For my fiction, I like to write at my desk at home. I have a small apartment on the second floor of a fourplex, so it’s nice to have my deck door open as I write. I also spend a lot of time doing work in coffee shops, because I enjoy being around other people, even though I’m not interacting with them. As someone who usually feels torn between introversion and extroversion, it’s the perfect compromise.
There really isn’t a specific writing time—just when I’m not at work or out with friends and family. As for how, I use a word processor called Scrivener on my Macbook. It’s been a big help for organization.
What are your writing necessities—tools, accessories, music, spaces?
I like to write in Moleskine notebooks, probably because I have some deep-rooted pretension or insecurity and want to be validated as a writer. Really, though, if I have a notebook that’s on the pricier-side, I’m more inclined to take care of it.

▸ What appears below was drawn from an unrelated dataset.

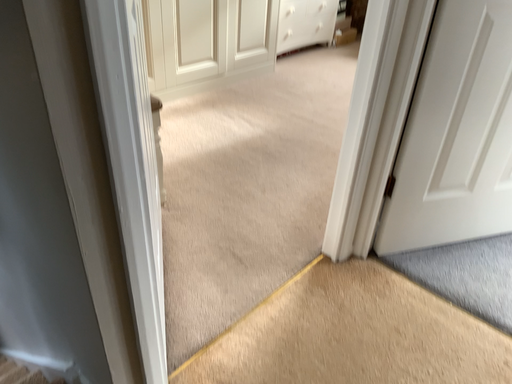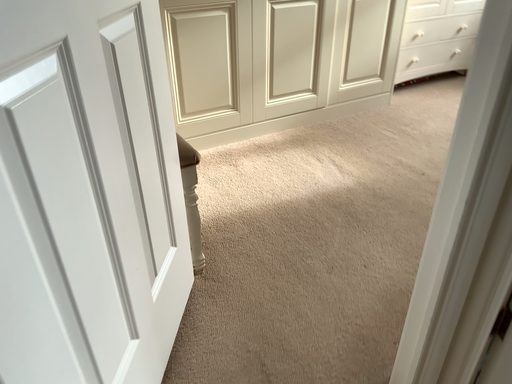 Question: Which way did the camera rotate in the video?

Choices:
 (A) rotated right
 (B) rotated left

Answer: (B)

And as I’ve mentioned, I love Scrivener. I don’t use half of the features, but the ones I do use are a huge help. It’s humbling to remind myself that someone like Vonnegut wrote his novels on a typewriter, or that Nabokov filed away scenes on notecards in shoeboxes, but if the technology exists to make my job more pleasurable, I’m going to use it.
What is your best tip for getting started and/or for revision?
Just start writing. Don’t worry so much about whether your first paragraph is exactly where you want to start. You can change that later. Try not to revise as you write. I’m guilty of this, and it slows me down a lot. Get a draft out, as bad as it is, and then go back through and change it.
I doubt I’m the only person to use this analogy, but I like to think of a story’s first draft as a block of stone. Revision is the process of hacking away at it to make a sculpture. You have to get something down to work with in the first place, and you aren’t going to write a sculpture on your first shot, no matter how good you are.
What is the best writing advice you’ve received?
The best advice I’ve been given about writing has been repeated by many people I admire: just write. We come up with all sorts of excuses not to—time, mood, etc. You can’t wait for the muse to strike, or else you’ll only be cranking out a few short poems a year if you’re lucky. When the muse is there, it helps, but it usually isn’t.
In the end, the only thing that separates a writer from anyone else is that a writer writes…a lot. It’s not about skill, or publications, or financial success. It’s just about practice.